▶ [Dataset entries]:
---+---
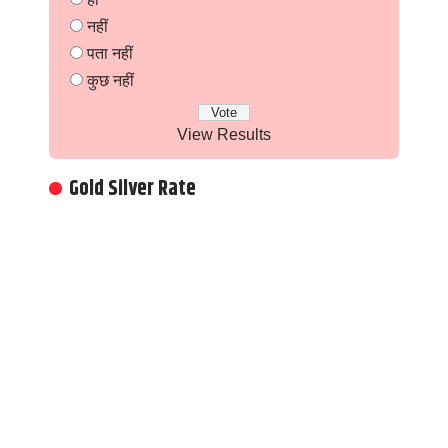
नहीं
पता नहीं
कुछ नहीं
View Results
Gold Silver Rate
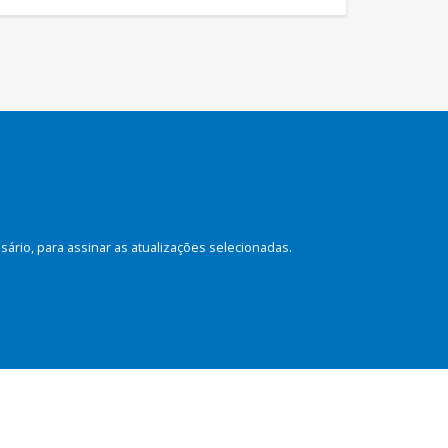
rio, para assinar as atualizações selecionadas.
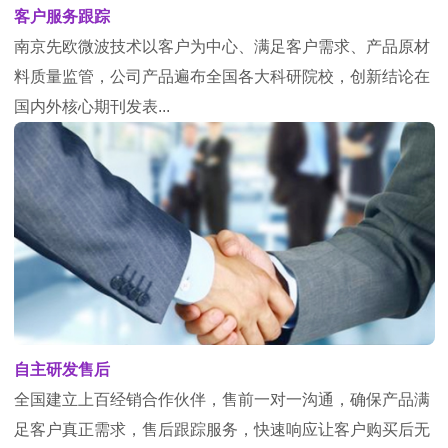
客户服务跟踪
南京先欧微波技术以客户为中心、满足客户需求、产品原材
料质量监管，公司产品遍布全国各大科研院校，创新结论在
国内外核心期刊发表...
自主研发售后
全国建立上百经销合作伙伴，售前一对一沟通，确保产品满
足客户真正需求，售后跟踪服务，快速响应让客户购买后无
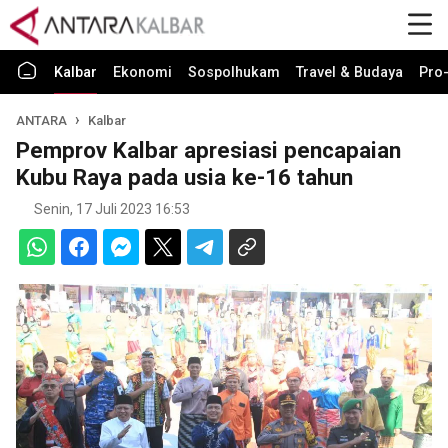
Kalbar
Ekonomi
Sospolhukam
Travel & Budaya
Pro-
ANTARA
Kalbar
Pemprov Kalbar apresiasi pencapaian
Kubu Raya pada usia ke-16 tahun
Senin, 17 Juli 2023 16:53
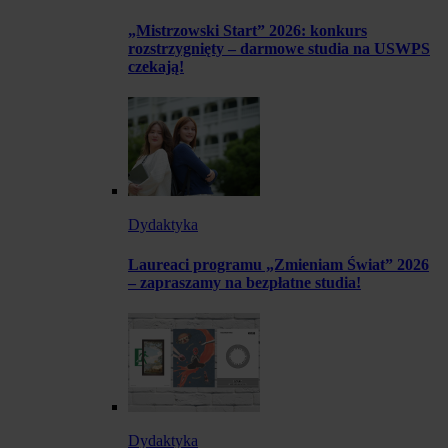
„Mistrzowski Start” 2026: konkurs
rozstrzygnięty – darmowe studia na USWPS
czekają!
Dydaktyka
Laureaci programu „Zmieniam Świat” 2026
– zapraszamy na bezpłatne studia!
Dydaktyka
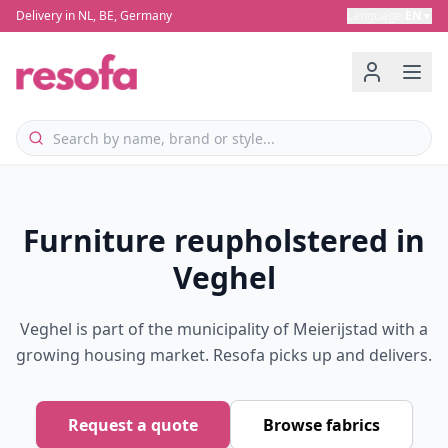
Delivery in NL, BE, Germany
Language
:
EN
▼
Furniture reupholstered in
Veghel
Veghel is part of the municipality of Meierijstad with a
growing housing market. Resofa picks up and delivers.
Request a quote
Browse fabrics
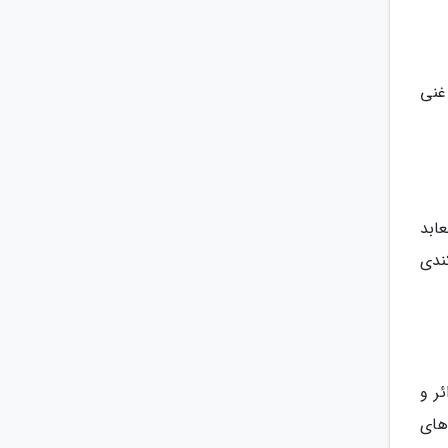
ی غنی
ابد
ندی
ئر و
های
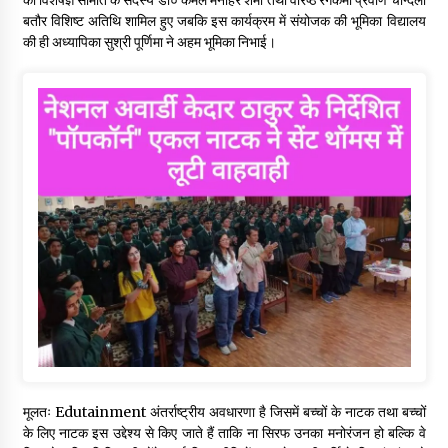
बतौर विशिष्ट अतिथि शामिल हुए जबकि इस कार्यक्रम में संयोजक की भूमिका विद्यालय
की ही अध्यापिका सुश्री पूर्णिमा ने अहम भूमिका निभाई।
मूलतः Edutainment अंतर्राष्ट्रीय अवधारणा है जिसमें बच्चों के नाटक तथा बच्चों
के लिए नाटक इस उद्देश्य से किए जाते हैं ताकि ना सिरफ उनका मनोरंजन हो बल्कि वे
---+---
▶ [WHAT IS NEEDED]: Could you retype every record above exactly, leaving the pictures out?

▶ [ANSWER TO THE PROBLEM]:
नहीं
पता नहीं
कुछ नहीं
View Results
Gold Silver Rate
rio, para assinar as atualizações selecionadas.
客户服务跟踪
南京先欧微波技术以客户为中心、满足客户需求、产品原材
料质量监管，公司产品遍布全国各大科研院校，创新结论在
国内外核心期刊发表...
自主研发售后
全国建立上百经销合作伙伴，售前一对一沟通，确保产品满
足客户真正需求，售后跟踪服务，快速响应让客户购买后无
Kalbar
Ekonomi
Sospolhukam
Travel & Budaya
Pro-
ANTARA
Kalbar
Pemprov Kalbar apresiasi pencapaian
Kubu Raya pada usia ke-16 tahun
Senin, 17 Juli 2023 16:53
„Mistrzowski Start” 2026: konkurs
rozstrzygnięty – darmowe studia na USWPS
czekają!
Dydaktyka
Laureaci programu „Zmieniam Świat” 2026
– zapraszamy na bezpłatne studia!
Dydaktyka
Delivery in NL, BE, Germany
Language
:
EN
▼
Furniture reupholstered in
Veghel
Veghel is part of the municipality of Meierijstad with a
growing housing market. Resofa picks up and delivers.
Request a quote
Browse fabrics
ی غنی
ابد
ندی
ئر و
های
बतौर विशिष्ट अतिथि शामिल हुए जबकि इस कार्यक्रम में संयोजक की भूमिका विद्यालय
की ही अध्यापिका सुश्री पूर्णिमा ने अहम भूमिका निभाई।
मूलतः Edutainment अंतर्राष्ट्रीय अवधारणा है जिसमें बच्चों के नाटक तथा बच्चों
के लिए नाटक इस उद्देश्य से किए जाते हैं ताकि ना सिरफ उनका मनोरंजन हो बल्कि वे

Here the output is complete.